• [Exercise]: Copy out the entries that follow exactly, leaving out the pictures.

• [Supplied information]:
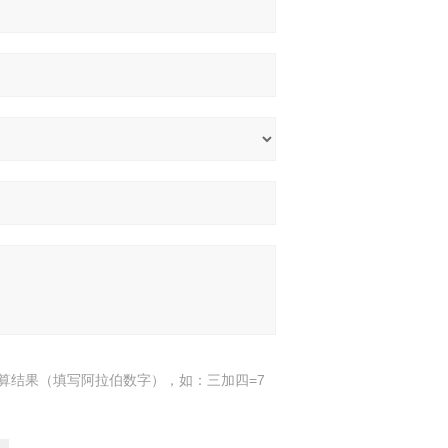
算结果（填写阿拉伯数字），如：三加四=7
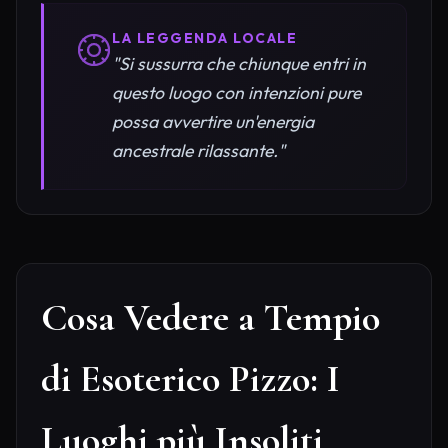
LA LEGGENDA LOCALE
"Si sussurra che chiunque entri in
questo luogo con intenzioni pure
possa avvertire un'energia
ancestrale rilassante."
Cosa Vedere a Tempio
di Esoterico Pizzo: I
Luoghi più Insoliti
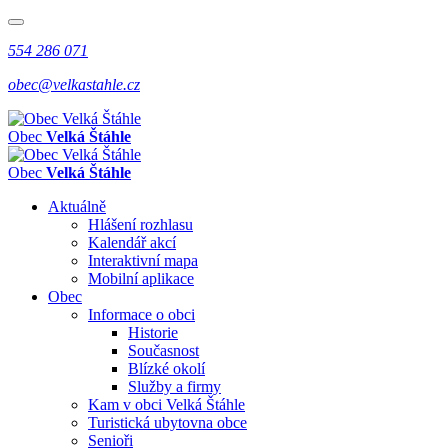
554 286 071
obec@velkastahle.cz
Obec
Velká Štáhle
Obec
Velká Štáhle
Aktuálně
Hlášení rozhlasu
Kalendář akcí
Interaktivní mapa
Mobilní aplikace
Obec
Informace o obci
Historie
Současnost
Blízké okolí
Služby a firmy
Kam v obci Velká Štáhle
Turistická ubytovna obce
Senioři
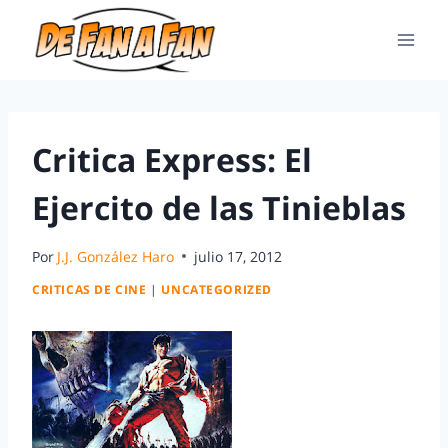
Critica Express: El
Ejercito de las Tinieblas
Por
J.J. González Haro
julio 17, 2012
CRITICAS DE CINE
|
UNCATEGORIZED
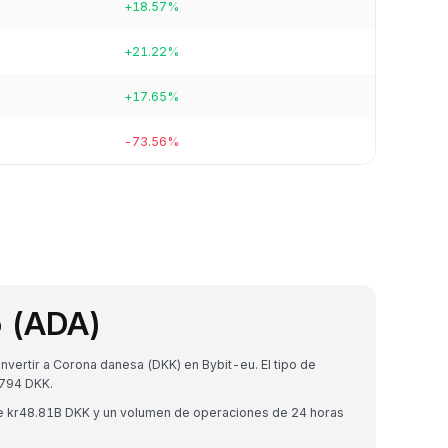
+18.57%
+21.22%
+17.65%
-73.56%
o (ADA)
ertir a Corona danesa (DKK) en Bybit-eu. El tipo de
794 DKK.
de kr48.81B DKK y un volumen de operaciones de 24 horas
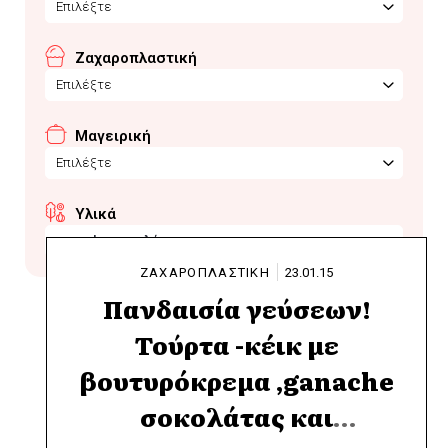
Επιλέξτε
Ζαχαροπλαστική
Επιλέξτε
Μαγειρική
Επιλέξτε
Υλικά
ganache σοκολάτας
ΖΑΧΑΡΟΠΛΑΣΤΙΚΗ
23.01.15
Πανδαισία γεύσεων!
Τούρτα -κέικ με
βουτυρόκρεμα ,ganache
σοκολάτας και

• [Solution below]:
算结果（填写阿拉伯数字），如：三加四=7
LA LEGGENDA LOCALE
"Si sussurra che chiunque entri in
questo luogo con intenzioni pure
possa avvertire un'energia
ancestrale rilassante."
Cosa Vedere a Tempio
di Esoterico Pizzo: I
Luoghi più Insoliti
554 286 071
obec@velkastahle.cz
Obec
Velká Štáhle
Obec
Velká Štáhle
Aktuálně
Hlášení rozhlasu
Kalendář akcí
Interaktivní mapa
Mobilní aplikace
Obec
Informace o obci
Historie
Současnost
Blízké okolí
Služby a firmy
Kam v obci Velká Štáhle
Turistická ubytovna obce
Senioři
Critica Express: El
Ejercito de las Tinieblas
Por
J.J. González Haro
julio 17, 2012
CRITICAS DE CINE
|
UNCATEGORIZED
+18.57%
+21.22%
+17.65%
-73.56%
o (ADA)
ertir a Corona danesa (DKK) en Bybit-eu. El tipo de
794 DKK.
de kr48.81B DKK y un volumen de operaciones de 24 horas
Επιλέξτε
Ζαχαροπλαστική
Επιλέξτε
Μαγειρική
Επιλέξτε
Υλικά
ganache σοκολάτας
ΖΑΧΑΡΟΠΛΑΣΤΙΚΗ
23.01.15
Πανδαισία γεύσεων!
Τούρτα -κέικ με
βουτυρόκρεμα ,ganache
σοκολάτας και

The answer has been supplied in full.